The existing Inga II Dam on the Congo River
The world has some very big power plants to supply its enormous hunger for energy. For instance, Itaipu Dam on the Brazil-Paraguay border has an installed capacity of 14,000 MW, and produces more energy than any power plant in the world with 103,098,366 MWh in 2016. There’s also China’s Three Gorges Dam, which has an even more insane installed capacity of 22,500 MW.
Then there’s the Grand Inga. Or rather, there will be the Grand Inga. The proposed dam will be built astride the Inga Falls of the Congo River, near the river’s mouth east of Kinshasa in the Democratic Republic of the Congo. Once completed, it will have an installed capacity of 39,000 MW. This is more than Itaipu and Three Gorges combined; and more than a third of Africa’s current total installed capacity.
The dam could not come at a better time. The economy of Sub-Saharan Africa has been on a roll in recent years, with an average annual GDP growth rate of 5.4% between 2000 and 2010. The continent’s population is also on a somewhat similar roll. The growth in its energy generation capacity, however, lags far behind these growth trends. As a result, the proportion of Africans with access to electricity, though it has improved in recent times, is still quite low compared to the rest of the world.
This situation needs to be remedied if Africa is to sustain its growth and improve on it. There are several approaches to tackling this challenge. I have written here before, for instance, of the nascent solar energy revolution in Kenya. That story chronicles a bottom-up approach, in which generation is devolved to consumers with small solar panels, who might eventually contribute their excess to the national grid. Congo’s Grand Inga project, on the other hand, is an emphatic statement of the traditional approach – a monstrous piece of infrastructure with a similarly gargantuan generation capacity.
Work has not started on its construction yet, but deals are already being signed on how the power will be shared out. South Africa appears to be the major early beneficiary. A high voltage line will be constructed to siphon away most of the power from the first phase to that country. Much of the rest of the power will be transmitted to the southern part of the DRC, where most of its mining takes place, to help fire an industrial revolution there. The project could also be the centrepiece for a proposed regional power pool involving several countries.

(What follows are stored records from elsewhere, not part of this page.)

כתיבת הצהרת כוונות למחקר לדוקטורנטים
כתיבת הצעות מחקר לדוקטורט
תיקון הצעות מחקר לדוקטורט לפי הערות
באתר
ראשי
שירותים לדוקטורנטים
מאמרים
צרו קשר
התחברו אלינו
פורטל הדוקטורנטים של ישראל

It is estimated the project will cost up to $80 billion. Funding will likely be provided by the African Development Bank (AfDB) and the European Investment Bank. A number of feasibility studies have already been carried out, and construction is projected to begin in late 2017 or early 2018. There are no projections yet on when it will be completed.
However, the project faces many major challenges which derive not only from its colossal scale, but also from the dynamics of the country in which it is located. For instance, the reservoir that will form behind the dam, which will cover 220 km2, is expected to displace thousands of people. This is what dams normally do. But this is the DRC, so this could have some rather sour effects.
It is unlikely that the displaced will be adequately compensated. And, it is unlikely that any of them will benefit from the electricity that will be generated, as most of the power will be channelled to heavy industry and consumers in other countries. Neither will most Congolese people. In a country where 91 percent of people still don’t have access to electricity, the irony could not be more striking.
Furthermore, it is expected that, like all development projects involving the Congolese government, the Grand Inga will consume more money than it is worth – lost into the system as bribes and kick-backs – and burden the country’s future with even more crippling debt. The companies that will benefit most from the construction are also foreign, and so most of the money will be funnelled out of the country.
The dam could also cut off nutrients headed for one of the largest carbon sinks in the world – the Congo Plume in the Atlantic Ocean off the mouth of the Congo River. The river valley that will be flooded will also lose its natural ecology.
Nevertheless, despite these challenges, The Grand Inga project holds immense potential. If it is professionally implemented, it could be a huge contribution to Africa’s broadening energy deficit and accelerate industrial development in the DRC. If it is not, it will end up as another white elephant sucking the very lifeblood of that country’s future generations. The buck is with the Congolese government and its partners.